Tributes to Stern have been pouring in from across the basketball world, from players like Candace Parker and Chiney Ogwumike, to executives such as Kelly Krauskopf and WNBA commissioner Cathy Engelbert.

Known for being an iron-willed businessman, Stern took a hands-on approach to everything, including the WNBA, a league he proudly championed throughout his career. Stern was known for aggressively lobbying media editors for better coverage of the WNBA, saying, “We felt the WNBA didn’t get the respect that we thought it deserved.”
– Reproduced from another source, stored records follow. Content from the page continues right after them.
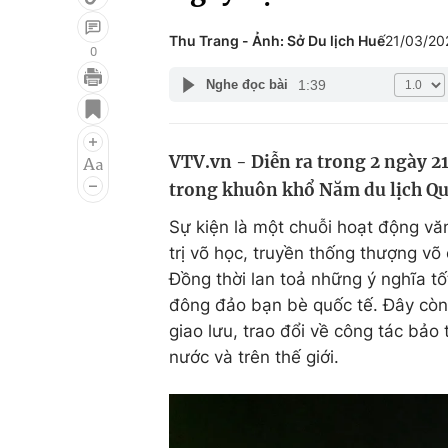
Thu Trang - Ảnh: Sở Du lịch Huế
21/03/20
0
1:39
Nghe đọc bài
Giải trí
Đời sống
Điện ảnh
Du lịch
VTV.vn - Diễn ra trong 2 ngày 21
Âm nhạc
Làm đẹp
trong khuôn khổ Năm du lịch Quố
Sao
Chất lượng cuộc sốn
Sự kiện là một chuỗi hoạt động văn
trị võ học, truyền thống thượng võ
Đồng thời lan toả những ý nghĩa tố
đông đảo bạn bè quốc tế. Đây còn 
giao lưu, trao đổi về công tác bảo 
nước và trên thế giới.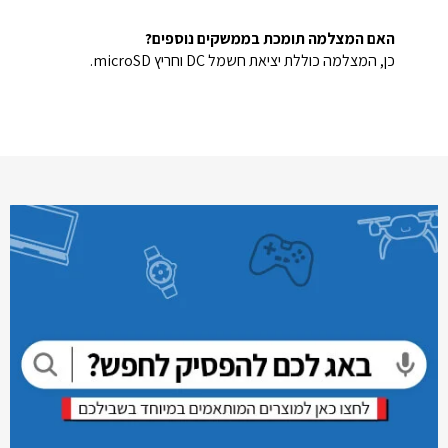
האם המצלמה תומכת בממשקים נוספים?
כן, המצלמה כוללת יציאת חשמל DC וחריץ microSD.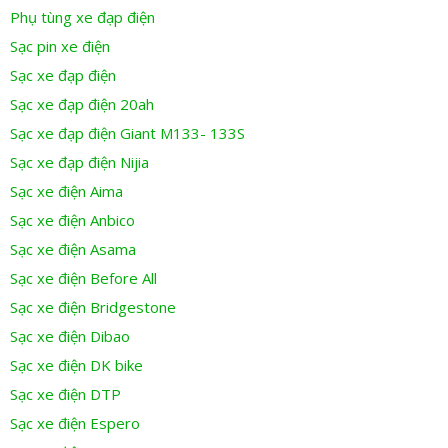
Phụ tùng xe đạp điện
Sạc pin xe điện
Sạc xe đạp điện
Sạc xe đạp điện 20ah
Sạc xe đạp điện Giant M133- 133S
Sạc xe đạp điện Nijia
Sạc xe điện Aima
Sạc xe điện Anbico
Sạc xe điện Asama
Sạc xe điện Before All
Sạc xe điện Bridgestone
Sạc xe điện Dibao
Sạc xe điện DK bike
Sạc xe điện DTP
Sạc xe điện Espero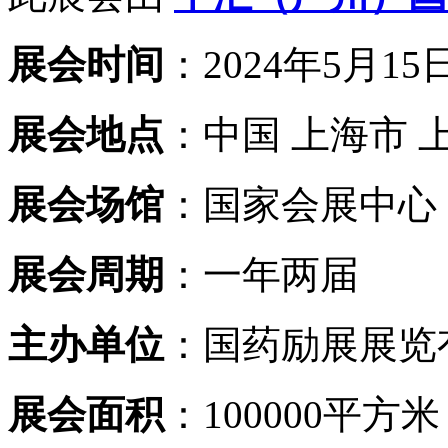
展会时间
：2024年5月15日
展会地点
：中国 上海市 
展会场馆
：国家会展中心
展会周期
：一年两届
主办单位
：国药励展展览
展会面积
：100000平方米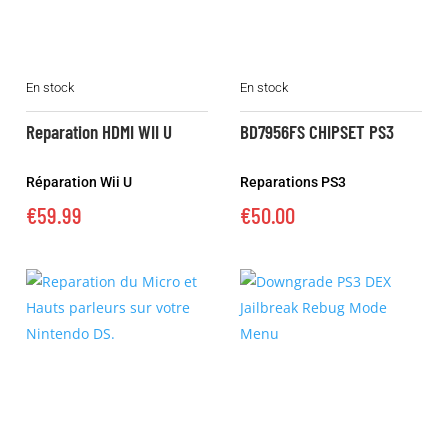
En stock
En stock
Reparation HDMI WII U
BD7956FS CHIPSET PS3
Réparation Wii U
Reparations PS3
€
59.99
€
50.00
Ce
Ce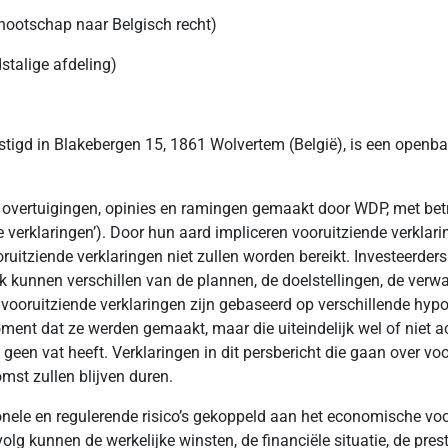
ootschap naar Belgisch recht)
talige afdeling)
tigd in Blakebergen 15, 1861 Wolvertem (België), is een open
en, overtuigingen, opinies en ramingen gemaakt door WDP, met be
verklaringen’). Door hun aard impliceren vooruitziende verklarin
oruitziende verklaringen niet zullen worden bereikt. Investeerder
jk kunnen verschillen van de plannen, de doelstellingen, de verwa
e vooruitziende verklaringen zijn gebaseerd op verschillende hy
ent dat ze werden gemaakt, maar die uiteindelijk wel of niet a
en vat heeft. Verklaringen in dit persbericht die gaan over voo
omst zullen blijven duren.
ionele en regulerende risico’s gekoppeld aan het economische v
olg kunnen de werkelijke winsten, de financiële situatie, de pres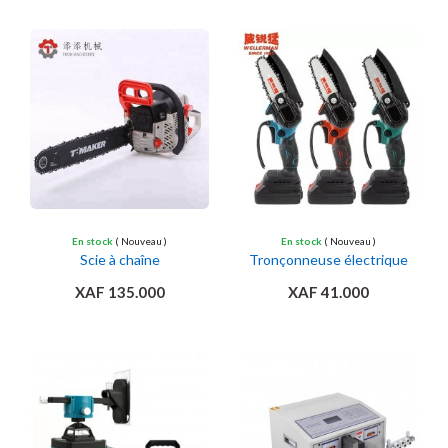
Ajouter au panier
Ajouter au panier
En stock
( Nouveau )
En stock
( Nouveau )
Scie à chaîne
Tronçonneuse électrique
XAF 135.000
XAF 41.000
Ajouter au panier
Ajouter au panier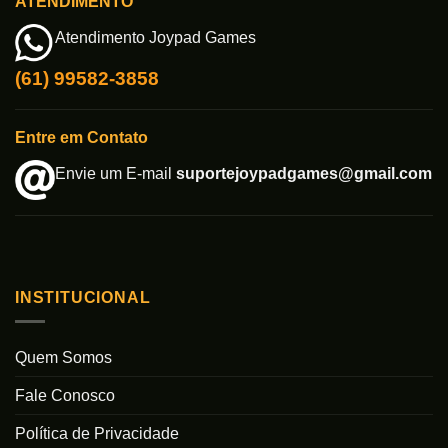
ATENDIMENTO
Atendimento Joypad Games
(61) 99582-3858
Entre em Contato
Envie um E-mail
suportejoypadgames@gmail.com
INSTITUCIONAL
Quem Somos
Fale Conosco
Política de Privacidade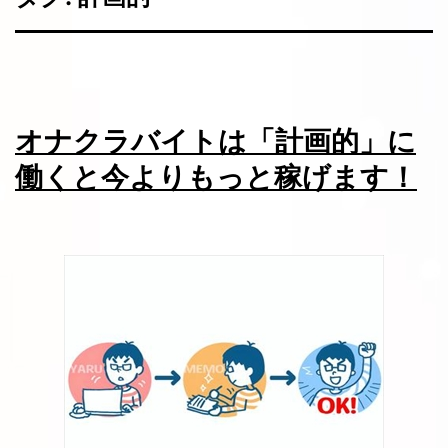
オナクラバイトは「計画的」に
働くと今よりもっと稼げます！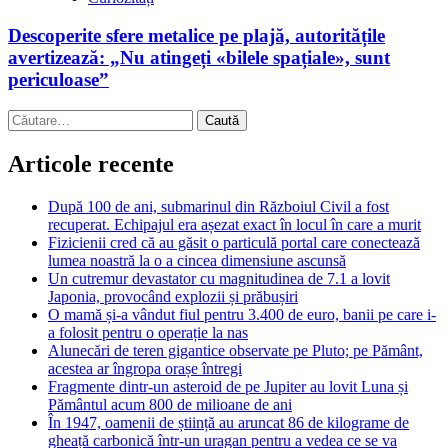
Descoperite sfere metalice pe plajă, autoritățile
avertizează: „Nu atingeți «bilele spațiale», sunt
periculoase”
Caută
după:
Articole recente
După 100 de ani, submarinul din Războiul Civil a fost
recuperat. Echipajul era așezat exact în locul în care a murit
Fizicienii cred că au găsit o particulă portal care conectează
lumea noastră la o a cincea dimensiune ascunsă
Un cutremur devastator cu magnitudinea de 7.1 a lovit
Japonia, provocând explozii și prăbușiri
O mamă și-a vândut fiul pentru 3.400 de euro, banii pe care i-
a folosit pentru o operație la nas
Alunecări de teren gigantice observate pe Pluto; pe Pământ,
acestea ar îngropa orașe întregi
Fragmente dintr-un asteroid de pe Jupiter au lovit Luna și
Pământul acum 800 de milioane de ani
În 1947, oamenii de știință au aruncat 86 de kilograme de
gheață carbonică într-un uragan pentru a vedea ce se va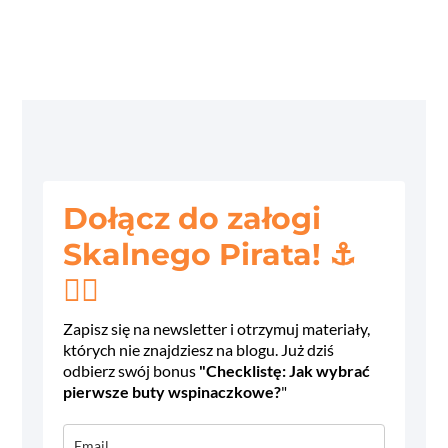
Dołącz do załogi
Skalnego Pirata! ⚓
🧗‍♂️
Zapisz się na newsletter i otrzymuj materiały,
których nie znajdziesz na blogu. Już dziś
odbierz swój bonus
"Checklistę: Jak wybrać
pierwsze buty wspinaczkowe?
"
That doesn’t mean Stern always played nice. He famously hard-balled the WNBPA during CBA negotiations in 2003, threatening to cancel the season if he didn’t get his way. In retrospect, his anger over what he perceived to be a lack of appreciation from the WNBA’s players now seems insensitive at best.

But Stern was ultimately a big-picture thinker, and in light of his passing, it’s only right to likewise judge his career from a big-picture perspective. The fact is he didn’t just open doors — he created them. To this day, he remains the only commissioner of a major professional sports league in America to launch a professional women’s league. While the WNBA has been and continues to be fueled by the tireless work of countless determined women, there’s no doubt that without Stern’s initiative, the league wouldn’t have been founded when it was and wouldn’t now be heading toward its 24th season.

Stern saw women’s basketball as both an important social cause and a legitimate business interest. That kind of allyship and vision from those in power remains absolutely essential to the growth of women’s sports everywhere.